FIFTH ONE-DAY INTERNATIONAL, Lord's
New Zealand 266-5 (50 ovs) bt England 215 (47.5 ovs) by 51 runs
By Jamie Lillywhite
Styris played sensibly before unleashing some superb shots late on
Kevin Pietersen's first match as England captain ended in ignominious defeat as New Zealand took a 3-1 series victory with a 51-run win at Lord's.
The Kiwis were struggling at 71-3, but Scott Styris smashed three sixes in an unbeaten 87, sharing 77 with Jacob Oram as 61 came from the final five overs.
Chasing 267, England started well with an opening stand of 53 in 11 overs.
But Pietersen made just six and Daniel Vettori seized control with 3-32, only Owais Shah with 69 contributing.

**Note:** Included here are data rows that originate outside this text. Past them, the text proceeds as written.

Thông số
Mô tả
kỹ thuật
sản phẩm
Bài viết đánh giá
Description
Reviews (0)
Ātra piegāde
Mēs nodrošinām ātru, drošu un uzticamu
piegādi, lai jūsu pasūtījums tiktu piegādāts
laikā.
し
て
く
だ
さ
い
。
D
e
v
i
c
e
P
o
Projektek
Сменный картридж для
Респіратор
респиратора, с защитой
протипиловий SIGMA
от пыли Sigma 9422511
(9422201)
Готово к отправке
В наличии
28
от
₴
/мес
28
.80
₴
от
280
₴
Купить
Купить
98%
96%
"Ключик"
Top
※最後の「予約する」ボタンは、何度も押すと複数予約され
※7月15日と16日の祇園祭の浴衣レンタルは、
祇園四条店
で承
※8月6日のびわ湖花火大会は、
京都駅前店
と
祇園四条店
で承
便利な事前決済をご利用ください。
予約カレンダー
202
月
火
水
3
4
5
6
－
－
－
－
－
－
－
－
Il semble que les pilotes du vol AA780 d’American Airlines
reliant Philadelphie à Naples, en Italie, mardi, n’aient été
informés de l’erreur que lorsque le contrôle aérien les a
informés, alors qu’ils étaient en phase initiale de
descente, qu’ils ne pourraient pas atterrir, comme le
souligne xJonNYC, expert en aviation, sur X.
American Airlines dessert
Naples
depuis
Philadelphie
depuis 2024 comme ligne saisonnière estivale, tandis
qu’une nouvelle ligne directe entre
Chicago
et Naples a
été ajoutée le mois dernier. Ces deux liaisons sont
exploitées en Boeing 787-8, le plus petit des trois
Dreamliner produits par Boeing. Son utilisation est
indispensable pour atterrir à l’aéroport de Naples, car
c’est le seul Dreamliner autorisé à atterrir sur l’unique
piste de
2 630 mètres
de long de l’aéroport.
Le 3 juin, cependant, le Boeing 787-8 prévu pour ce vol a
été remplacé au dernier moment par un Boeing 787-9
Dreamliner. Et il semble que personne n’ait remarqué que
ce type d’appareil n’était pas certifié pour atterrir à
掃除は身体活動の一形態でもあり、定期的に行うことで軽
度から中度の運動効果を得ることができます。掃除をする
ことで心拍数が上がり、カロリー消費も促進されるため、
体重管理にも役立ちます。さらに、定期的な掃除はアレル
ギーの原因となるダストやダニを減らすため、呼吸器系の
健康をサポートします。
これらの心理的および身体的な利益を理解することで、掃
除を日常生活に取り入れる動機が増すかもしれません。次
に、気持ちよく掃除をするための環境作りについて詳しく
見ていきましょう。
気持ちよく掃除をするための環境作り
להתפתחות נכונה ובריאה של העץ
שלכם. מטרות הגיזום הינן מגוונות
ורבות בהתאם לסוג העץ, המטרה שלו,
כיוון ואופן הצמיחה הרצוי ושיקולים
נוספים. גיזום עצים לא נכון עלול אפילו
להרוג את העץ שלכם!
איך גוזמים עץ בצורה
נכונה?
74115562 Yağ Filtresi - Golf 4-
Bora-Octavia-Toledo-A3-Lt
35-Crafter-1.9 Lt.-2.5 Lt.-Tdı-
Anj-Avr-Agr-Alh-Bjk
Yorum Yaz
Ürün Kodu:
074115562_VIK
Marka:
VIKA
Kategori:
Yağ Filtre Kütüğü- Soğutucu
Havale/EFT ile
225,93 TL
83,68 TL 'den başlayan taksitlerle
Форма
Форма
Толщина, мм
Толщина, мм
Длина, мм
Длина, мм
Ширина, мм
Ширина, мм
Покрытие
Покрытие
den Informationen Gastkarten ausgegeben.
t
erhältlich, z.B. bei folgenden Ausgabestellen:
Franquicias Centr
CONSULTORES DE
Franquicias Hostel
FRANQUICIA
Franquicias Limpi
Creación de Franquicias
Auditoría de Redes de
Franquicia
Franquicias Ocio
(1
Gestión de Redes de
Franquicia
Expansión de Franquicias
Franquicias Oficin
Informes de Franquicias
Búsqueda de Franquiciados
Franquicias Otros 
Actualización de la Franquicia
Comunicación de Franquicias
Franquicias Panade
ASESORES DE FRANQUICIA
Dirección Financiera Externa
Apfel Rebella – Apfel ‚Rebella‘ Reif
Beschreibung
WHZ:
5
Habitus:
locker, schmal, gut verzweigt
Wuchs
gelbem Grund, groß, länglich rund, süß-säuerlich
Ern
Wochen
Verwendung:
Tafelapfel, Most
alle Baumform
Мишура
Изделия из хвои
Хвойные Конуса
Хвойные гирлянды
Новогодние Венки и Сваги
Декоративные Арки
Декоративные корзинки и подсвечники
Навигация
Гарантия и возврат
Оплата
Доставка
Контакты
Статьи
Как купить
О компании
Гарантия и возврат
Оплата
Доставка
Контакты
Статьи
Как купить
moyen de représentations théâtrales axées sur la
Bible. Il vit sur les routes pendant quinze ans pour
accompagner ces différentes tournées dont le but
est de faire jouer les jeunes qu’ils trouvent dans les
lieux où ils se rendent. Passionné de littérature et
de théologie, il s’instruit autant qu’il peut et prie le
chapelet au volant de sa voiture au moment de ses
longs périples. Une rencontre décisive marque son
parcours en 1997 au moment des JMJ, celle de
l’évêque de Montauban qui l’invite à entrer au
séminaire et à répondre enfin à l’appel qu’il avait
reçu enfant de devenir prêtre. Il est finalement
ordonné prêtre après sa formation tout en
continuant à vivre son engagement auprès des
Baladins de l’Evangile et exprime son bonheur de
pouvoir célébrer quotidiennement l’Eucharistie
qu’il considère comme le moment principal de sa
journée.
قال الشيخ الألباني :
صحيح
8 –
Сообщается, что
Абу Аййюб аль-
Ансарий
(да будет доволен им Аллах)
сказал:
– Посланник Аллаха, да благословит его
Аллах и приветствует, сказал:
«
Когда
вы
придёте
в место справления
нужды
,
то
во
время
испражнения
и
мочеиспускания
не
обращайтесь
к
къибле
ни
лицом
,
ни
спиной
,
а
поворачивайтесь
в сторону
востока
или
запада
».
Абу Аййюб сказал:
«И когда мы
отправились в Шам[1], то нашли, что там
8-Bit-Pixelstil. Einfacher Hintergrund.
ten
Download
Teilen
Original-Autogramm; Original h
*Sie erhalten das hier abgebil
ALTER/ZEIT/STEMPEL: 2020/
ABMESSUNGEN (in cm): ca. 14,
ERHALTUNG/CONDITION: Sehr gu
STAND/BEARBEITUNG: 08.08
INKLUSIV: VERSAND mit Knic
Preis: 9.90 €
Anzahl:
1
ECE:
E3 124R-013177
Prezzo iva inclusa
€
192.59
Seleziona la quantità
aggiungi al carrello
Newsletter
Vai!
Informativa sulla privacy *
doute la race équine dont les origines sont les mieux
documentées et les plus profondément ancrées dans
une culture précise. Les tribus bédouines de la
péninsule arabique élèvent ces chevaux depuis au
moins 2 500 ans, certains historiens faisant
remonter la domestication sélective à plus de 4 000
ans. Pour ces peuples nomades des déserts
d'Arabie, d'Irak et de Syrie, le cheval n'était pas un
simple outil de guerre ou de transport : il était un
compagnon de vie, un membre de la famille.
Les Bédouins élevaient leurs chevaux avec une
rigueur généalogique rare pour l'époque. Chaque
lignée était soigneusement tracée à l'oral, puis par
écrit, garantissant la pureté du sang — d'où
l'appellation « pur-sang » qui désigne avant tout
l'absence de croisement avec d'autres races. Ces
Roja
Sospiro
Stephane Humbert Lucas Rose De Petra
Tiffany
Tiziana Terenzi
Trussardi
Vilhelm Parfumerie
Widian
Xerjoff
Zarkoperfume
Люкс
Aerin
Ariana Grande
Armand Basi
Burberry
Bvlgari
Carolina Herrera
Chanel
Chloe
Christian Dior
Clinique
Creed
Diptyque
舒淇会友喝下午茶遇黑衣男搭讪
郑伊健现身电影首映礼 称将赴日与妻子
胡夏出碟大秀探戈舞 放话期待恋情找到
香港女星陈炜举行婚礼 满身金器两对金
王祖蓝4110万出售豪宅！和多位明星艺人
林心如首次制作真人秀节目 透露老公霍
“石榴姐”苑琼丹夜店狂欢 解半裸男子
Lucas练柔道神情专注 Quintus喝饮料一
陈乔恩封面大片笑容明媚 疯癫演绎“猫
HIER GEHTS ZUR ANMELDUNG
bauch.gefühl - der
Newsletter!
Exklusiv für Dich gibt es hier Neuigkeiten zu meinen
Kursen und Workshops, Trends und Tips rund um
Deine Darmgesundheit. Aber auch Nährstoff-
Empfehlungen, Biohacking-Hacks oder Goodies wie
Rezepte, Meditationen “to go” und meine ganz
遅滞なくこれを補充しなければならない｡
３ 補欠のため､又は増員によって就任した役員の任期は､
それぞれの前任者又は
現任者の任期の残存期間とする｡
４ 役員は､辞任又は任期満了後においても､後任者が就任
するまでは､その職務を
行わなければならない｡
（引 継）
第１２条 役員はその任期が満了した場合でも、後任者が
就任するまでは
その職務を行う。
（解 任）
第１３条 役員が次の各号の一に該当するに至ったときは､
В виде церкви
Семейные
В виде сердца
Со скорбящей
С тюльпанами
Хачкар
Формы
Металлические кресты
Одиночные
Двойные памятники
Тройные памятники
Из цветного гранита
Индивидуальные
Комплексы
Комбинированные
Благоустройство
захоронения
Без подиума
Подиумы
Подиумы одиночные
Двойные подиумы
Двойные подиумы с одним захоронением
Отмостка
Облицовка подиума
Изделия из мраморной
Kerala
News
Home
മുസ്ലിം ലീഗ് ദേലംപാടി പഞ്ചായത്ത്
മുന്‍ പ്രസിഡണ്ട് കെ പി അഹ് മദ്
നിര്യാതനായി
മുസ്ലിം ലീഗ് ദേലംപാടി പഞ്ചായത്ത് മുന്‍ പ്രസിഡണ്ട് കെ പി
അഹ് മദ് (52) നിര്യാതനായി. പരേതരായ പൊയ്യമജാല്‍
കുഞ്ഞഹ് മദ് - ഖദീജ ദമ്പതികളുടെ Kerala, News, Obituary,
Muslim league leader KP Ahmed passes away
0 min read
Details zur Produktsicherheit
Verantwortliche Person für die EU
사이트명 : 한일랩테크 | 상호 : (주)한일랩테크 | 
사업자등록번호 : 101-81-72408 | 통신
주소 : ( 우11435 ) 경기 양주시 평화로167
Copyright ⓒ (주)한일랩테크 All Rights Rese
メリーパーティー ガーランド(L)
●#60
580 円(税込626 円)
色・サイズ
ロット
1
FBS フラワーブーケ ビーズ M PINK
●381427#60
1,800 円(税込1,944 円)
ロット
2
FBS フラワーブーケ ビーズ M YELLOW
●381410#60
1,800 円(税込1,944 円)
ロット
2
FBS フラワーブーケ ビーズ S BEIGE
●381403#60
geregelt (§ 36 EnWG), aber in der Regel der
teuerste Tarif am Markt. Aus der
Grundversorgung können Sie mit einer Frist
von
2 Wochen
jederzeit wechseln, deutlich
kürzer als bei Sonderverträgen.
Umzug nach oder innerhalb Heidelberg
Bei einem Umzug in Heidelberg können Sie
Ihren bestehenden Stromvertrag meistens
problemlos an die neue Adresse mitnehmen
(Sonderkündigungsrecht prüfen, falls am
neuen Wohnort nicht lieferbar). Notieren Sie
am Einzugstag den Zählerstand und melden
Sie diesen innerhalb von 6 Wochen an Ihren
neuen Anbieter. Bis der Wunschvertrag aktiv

The series that has witnessed switch hitting sixes, umpires abandoning play with only six balls left to bowl to get a result, run-outs after mid-pitch collisions and suspensions for slow over-rates could not produce one final act of drama.
Pietersen and the England hierarchy will be left wondering both how New Zealand were able to post such a competitive total and why their own innings petered out so rapidly.
The day had begun well for the new skipper, however, winning the toss and having control over the majority of New Zealand's batsmen.
There was a distinct absence of swing, but Ryan Sidebottom and James Anderson bowled accurately to keep boundaries at bay for the first nine overs.
It should have been rewarded with the wicket of Jamie How, who spooned a pull shot straight up in the air, but wicketkeeper Tim Ambrose, having got into good position, spilled the chance, to widespread groans from spectators and teammates alike.
The introduction of Stuart Broad for the 10th over had an instant impact.
His first ball was sliced for the first four, soon followed by a six that Anderson pushed over the mid-wicket rope, but his fifth delivery was driven to backward point where a relieved Ravi Bopara held on to a sharp catch.
Broad, timed at 92mph but still retaining a consistently threatening line, added the wicket of Ross Taylor, whose prod outside the off-stump gave Ambrose a straightforward chance to make amends.
With New Zealand content to score at less than four an over, Pietersen was content to push and use up his powerplays in one go, although it meant his top three seamers had only 10 of the remaining 30 overs to bowl between them.
When England took the prize wicket of a strangely becalmed Brendon McCullum, who took until the final ball of the 11th over to reach double figures with his only four, the new captain had reason for optimism.
McCullum's bat had bizarrely snapped in half playing a defensive shot - a result of many previous lusty blows, but none in this match.
England's challenge was soon deflated by the spin of Vettori
The replacement may well have been subjected to a similar fate in the dressing room after he edged Anderson to a wide solitary slip in the 19th over.
But once again Styris, never the most athletic but so often one of the most effective, played a superbly-crafted, wily innings, his 23rd one-day international fifty.
He had a reprieve, when just 13, Bopara unable to hold on to a chance high to his right, and was the junior partner in a stand of 53 in 13 overs with Daniel Flynn, who made 35 before he was deceived in the flight by Graeme Swann, England's best bowler.
More predictably, Styris played second fiddle in a run-a-ball 77-run partnership with Oram, who also timed his robust 52 to perfection, and despatched one of his sixes into the top tier of the Mound Stand before lofting Swann to long-off.
Styris reached his half-century from 75 balls with a six and launched Sidebottom into the top tier of the grandstand as the England bowlers failed to produce the yorkers required at the end of the innings.
The momentum was decidedly New Zealand's way, but Ian Bell and Alastair Cook, recalled to open in the absence of suspended Paul Collingwood, compiled a useful platform for England.
Bell struck two fours in the opening over and looked in no difficulty before he again fell when well set, lbw playing across the line.
Cook also got into the 20's before feathering a catch behind, but Pietersen, whether affected adversely by the rigours of captaincy or not, never got going.
His departure left 181 needed from 181 balls, and once Vettori came into the attack it never looked likely.
Bopara played some attractive shots but was deceived by a beautifully flighted ball from the left-arm spinner that squeezed through his defences and bowled him.
Luke Wright was equally bemused and Ambrose's wretched day culminated in a tame cut straight to gully, prompting derisory jeers from a section of the crowd.
There was time for some inventive strokes from the impressive Shah, one near yorker somehow carved with the wrists over extra-cover for four, but it was a lone vigil and he was ninth out, caught at long-off in the 47th over.
England were all out for 215 and New Zealand, who had looked such a dejected outfit after defeat in the Test series, the Twenty20 and the first match of this series, were left to savour a deserved victory.